── RECORDS SUPPLIED

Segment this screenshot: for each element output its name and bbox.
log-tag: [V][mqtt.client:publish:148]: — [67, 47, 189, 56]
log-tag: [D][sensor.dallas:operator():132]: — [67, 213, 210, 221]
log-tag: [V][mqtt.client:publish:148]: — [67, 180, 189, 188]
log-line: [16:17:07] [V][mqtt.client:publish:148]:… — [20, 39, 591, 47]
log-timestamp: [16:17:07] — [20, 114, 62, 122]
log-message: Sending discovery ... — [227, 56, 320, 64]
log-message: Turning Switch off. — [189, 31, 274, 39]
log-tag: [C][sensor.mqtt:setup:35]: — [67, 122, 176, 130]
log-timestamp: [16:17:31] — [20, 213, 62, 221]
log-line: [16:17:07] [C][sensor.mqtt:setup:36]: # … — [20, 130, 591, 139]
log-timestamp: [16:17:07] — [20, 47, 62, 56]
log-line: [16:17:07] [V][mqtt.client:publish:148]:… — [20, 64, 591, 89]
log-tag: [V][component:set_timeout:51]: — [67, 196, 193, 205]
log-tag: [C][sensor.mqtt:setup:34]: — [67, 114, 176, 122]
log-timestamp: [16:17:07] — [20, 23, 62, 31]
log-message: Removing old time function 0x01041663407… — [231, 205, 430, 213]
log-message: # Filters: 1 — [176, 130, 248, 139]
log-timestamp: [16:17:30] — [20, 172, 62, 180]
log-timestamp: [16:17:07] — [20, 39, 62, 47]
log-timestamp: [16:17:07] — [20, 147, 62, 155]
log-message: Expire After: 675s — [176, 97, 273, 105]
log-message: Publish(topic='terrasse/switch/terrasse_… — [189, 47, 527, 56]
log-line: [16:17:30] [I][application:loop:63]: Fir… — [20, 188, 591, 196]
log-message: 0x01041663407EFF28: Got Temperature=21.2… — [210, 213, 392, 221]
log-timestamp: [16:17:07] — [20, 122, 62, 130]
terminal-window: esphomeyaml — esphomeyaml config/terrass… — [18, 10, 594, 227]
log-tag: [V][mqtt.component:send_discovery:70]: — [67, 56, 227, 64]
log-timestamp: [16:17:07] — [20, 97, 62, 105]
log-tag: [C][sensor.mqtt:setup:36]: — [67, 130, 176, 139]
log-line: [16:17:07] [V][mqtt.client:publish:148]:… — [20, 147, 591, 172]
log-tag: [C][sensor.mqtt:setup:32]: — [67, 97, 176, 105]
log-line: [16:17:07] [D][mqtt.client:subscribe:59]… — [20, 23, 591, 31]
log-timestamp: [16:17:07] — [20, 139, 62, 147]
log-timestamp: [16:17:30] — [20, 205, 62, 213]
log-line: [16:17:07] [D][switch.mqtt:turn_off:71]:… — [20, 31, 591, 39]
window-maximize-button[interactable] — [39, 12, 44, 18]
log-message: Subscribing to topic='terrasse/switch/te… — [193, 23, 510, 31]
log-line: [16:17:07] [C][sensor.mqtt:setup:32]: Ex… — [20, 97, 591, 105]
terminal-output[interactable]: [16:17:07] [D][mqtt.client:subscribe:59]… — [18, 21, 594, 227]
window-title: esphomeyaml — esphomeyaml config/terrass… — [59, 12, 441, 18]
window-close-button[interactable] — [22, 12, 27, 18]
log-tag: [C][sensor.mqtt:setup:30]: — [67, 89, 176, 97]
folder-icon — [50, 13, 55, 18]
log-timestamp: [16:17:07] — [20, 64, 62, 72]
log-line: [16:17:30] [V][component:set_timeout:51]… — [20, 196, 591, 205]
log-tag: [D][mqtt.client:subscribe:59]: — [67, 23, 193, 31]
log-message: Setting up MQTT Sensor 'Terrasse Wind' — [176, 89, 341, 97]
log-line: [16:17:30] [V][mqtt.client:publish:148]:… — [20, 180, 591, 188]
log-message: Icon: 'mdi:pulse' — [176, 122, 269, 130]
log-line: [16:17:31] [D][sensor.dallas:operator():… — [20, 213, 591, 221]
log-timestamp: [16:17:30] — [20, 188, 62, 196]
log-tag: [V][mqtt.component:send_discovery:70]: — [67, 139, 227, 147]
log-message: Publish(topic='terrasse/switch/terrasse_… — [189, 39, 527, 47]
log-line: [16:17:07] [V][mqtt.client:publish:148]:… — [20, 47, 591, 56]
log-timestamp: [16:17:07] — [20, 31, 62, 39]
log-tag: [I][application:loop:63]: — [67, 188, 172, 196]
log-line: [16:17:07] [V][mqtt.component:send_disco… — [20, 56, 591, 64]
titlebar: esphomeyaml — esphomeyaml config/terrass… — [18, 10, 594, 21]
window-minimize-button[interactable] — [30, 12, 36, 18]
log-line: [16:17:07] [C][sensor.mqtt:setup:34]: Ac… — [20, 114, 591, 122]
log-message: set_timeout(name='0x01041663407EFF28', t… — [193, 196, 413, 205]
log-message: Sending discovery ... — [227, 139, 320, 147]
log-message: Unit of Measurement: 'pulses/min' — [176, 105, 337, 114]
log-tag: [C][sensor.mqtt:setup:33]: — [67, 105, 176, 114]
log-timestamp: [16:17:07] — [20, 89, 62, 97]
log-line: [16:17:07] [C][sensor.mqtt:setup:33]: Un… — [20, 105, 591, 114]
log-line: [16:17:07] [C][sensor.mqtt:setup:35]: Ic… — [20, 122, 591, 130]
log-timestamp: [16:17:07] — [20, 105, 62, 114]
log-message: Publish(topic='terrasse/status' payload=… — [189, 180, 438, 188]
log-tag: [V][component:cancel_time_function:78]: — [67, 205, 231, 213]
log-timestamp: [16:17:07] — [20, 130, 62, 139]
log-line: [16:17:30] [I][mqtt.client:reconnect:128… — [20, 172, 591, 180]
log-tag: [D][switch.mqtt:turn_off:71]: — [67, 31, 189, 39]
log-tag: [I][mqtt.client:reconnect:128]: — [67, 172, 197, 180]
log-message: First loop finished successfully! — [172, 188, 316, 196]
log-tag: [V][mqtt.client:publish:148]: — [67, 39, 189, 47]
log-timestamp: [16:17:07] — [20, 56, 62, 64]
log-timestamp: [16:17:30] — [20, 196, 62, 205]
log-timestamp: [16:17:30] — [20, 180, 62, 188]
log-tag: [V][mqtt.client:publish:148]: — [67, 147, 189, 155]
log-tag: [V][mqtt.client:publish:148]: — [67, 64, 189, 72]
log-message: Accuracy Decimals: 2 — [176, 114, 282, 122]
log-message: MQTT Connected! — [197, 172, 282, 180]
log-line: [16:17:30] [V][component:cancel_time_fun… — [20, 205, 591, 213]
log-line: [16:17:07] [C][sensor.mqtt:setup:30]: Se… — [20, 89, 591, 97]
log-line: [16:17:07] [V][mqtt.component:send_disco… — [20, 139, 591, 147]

────

> [WHAT NEEDS TO BE DONE]:
Scan the records above for the word "subscribe". Copy each line that has it.

> [FINISHED TASK]:
log-line: [16:17:07] [D][mqtt.client:subscribe:59]… — [20, 23, 591, 31]
terminal-output[interactable]: [16:17:07] [D][mqtt.client:subscribe:59]… — [18, 21, 594, 227]
log-tag: [D][mqtt.client:subscribe:59]: — [67, 23, 193, 31]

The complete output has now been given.